*** EXTRACTED DATA Section Begins ***

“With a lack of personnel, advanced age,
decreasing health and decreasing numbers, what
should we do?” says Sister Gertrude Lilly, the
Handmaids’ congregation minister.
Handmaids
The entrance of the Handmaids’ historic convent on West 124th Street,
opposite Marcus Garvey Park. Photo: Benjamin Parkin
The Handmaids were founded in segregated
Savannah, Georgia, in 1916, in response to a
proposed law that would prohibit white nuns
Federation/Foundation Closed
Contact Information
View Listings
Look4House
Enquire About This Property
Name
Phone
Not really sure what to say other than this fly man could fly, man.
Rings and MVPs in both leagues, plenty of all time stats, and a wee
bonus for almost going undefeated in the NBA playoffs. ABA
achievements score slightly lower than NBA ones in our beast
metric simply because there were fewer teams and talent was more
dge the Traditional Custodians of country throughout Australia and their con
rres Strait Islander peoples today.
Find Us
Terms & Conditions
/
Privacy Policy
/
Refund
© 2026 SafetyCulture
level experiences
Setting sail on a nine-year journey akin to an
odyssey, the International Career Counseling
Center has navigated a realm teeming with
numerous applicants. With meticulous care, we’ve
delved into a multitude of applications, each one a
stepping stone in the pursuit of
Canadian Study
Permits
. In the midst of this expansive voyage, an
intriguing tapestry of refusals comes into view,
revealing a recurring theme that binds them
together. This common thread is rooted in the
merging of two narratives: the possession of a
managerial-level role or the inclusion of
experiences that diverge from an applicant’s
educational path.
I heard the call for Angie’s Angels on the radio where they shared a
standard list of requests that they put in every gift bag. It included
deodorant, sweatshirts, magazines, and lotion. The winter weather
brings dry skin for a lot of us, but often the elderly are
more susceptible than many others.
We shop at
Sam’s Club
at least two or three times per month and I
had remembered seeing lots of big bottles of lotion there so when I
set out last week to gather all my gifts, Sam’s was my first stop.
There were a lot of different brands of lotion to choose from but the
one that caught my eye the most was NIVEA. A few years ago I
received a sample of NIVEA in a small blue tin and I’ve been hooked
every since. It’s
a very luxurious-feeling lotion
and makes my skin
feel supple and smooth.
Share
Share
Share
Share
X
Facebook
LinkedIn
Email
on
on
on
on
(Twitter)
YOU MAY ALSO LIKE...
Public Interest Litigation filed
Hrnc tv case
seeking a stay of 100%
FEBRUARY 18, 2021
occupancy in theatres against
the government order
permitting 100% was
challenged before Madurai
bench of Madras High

*** EXTRACTED DATA Section Ends ***
*** EXTRACTED DATA Section Begins ***

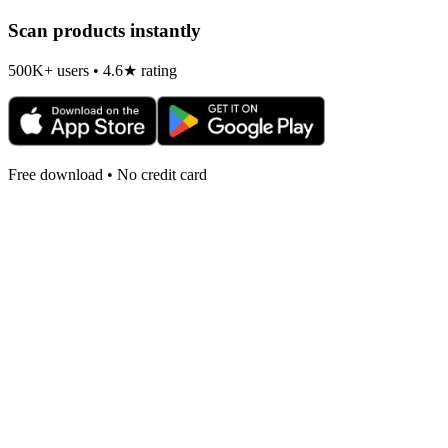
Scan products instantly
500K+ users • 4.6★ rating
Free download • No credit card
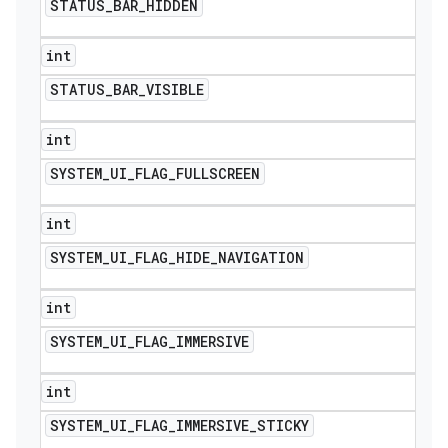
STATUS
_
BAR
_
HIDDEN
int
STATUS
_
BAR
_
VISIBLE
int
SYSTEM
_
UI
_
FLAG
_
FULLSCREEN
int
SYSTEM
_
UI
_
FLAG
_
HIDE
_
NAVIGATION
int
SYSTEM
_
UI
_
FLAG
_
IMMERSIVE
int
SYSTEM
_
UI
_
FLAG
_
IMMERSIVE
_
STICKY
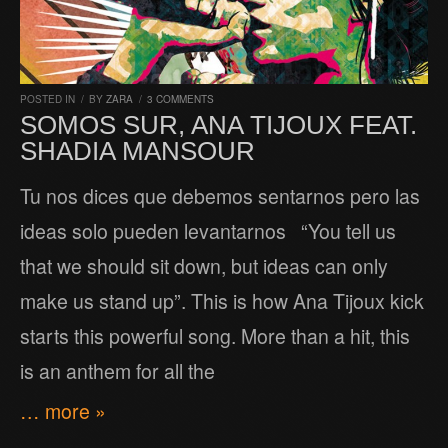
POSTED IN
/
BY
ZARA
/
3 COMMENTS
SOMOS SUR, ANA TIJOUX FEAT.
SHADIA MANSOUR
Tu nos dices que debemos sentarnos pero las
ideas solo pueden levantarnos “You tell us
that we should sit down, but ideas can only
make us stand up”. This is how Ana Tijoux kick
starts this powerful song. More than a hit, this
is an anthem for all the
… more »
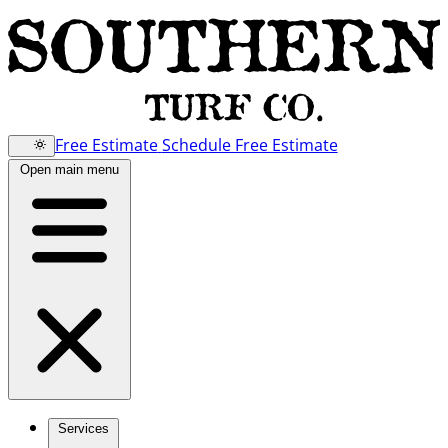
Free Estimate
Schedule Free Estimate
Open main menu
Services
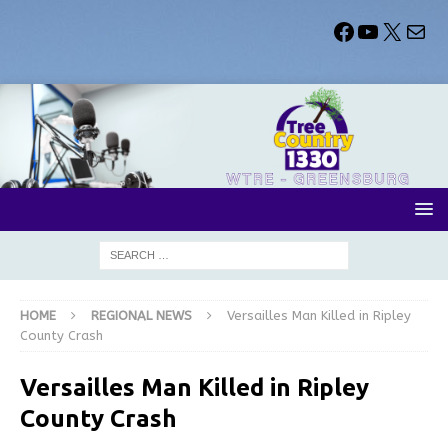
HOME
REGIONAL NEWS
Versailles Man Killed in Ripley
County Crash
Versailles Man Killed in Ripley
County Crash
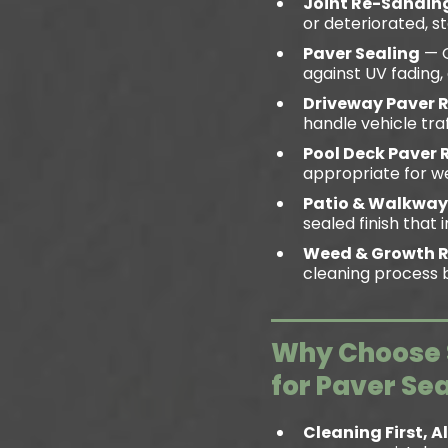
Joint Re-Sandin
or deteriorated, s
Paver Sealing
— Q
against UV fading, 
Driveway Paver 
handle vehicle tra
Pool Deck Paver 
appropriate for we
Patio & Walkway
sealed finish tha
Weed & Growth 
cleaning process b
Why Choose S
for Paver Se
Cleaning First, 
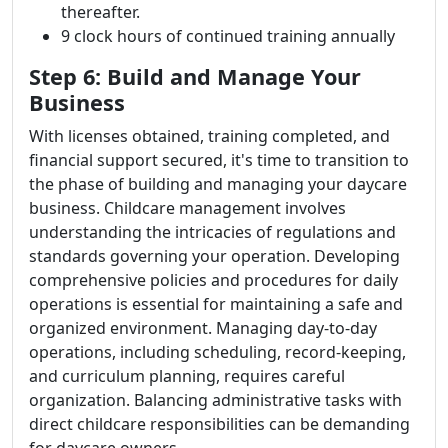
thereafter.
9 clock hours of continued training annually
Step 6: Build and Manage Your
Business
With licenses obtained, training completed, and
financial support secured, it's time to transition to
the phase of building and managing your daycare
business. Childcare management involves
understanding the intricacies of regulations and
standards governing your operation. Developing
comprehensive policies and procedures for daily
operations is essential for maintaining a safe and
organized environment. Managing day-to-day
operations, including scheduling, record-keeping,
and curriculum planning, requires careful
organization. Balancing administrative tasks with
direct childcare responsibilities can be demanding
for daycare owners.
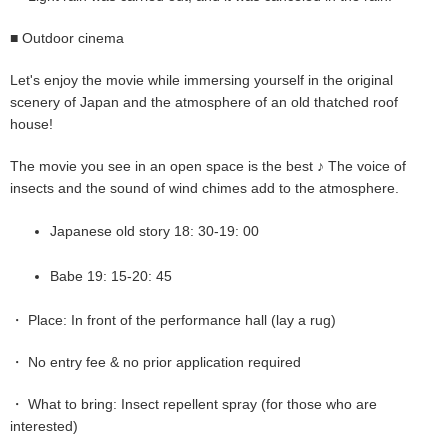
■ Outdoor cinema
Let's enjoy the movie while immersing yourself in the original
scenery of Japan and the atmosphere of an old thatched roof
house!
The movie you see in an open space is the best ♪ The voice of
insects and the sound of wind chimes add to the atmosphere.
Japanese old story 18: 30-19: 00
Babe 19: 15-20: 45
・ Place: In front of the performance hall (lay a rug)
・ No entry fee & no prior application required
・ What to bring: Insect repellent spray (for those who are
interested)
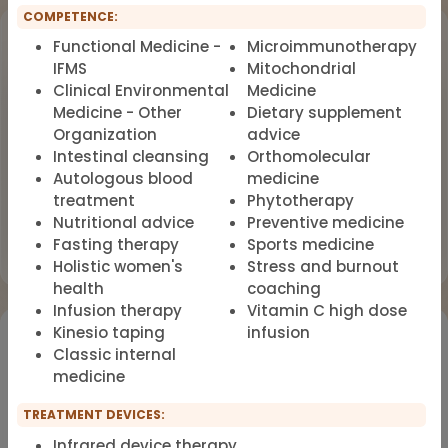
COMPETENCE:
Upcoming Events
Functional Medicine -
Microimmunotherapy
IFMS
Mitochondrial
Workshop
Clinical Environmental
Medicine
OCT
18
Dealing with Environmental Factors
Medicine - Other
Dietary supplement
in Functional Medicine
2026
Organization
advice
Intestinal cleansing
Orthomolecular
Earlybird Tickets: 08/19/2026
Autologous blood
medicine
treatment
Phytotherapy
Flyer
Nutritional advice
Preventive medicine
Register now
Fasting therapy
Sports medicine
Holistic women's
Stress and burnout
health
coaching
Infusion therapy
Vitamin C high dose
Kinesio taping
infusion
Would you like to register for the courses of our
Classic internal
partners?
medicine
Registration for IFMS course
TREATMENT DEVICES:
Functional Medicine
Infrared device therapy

*** EXTRACTED DATA Section Ends ***

EXERCISE DESCRIPTION: When you reach the line holding "brings dry skin" in the records above, begin reproducing exactly, stop after the line holding "set out last", and output nothing else.

THE COMPLETED TASK:
brings dry skin for a lot of us, but often the elderly are
more susceptible than many others.
We shop at
Sam’s Club
at least two or three times per month and I
had remembered seeing lots of big bottles of lotion there so when I
set out last week to gather all my gifts, Sam’s was my first stop.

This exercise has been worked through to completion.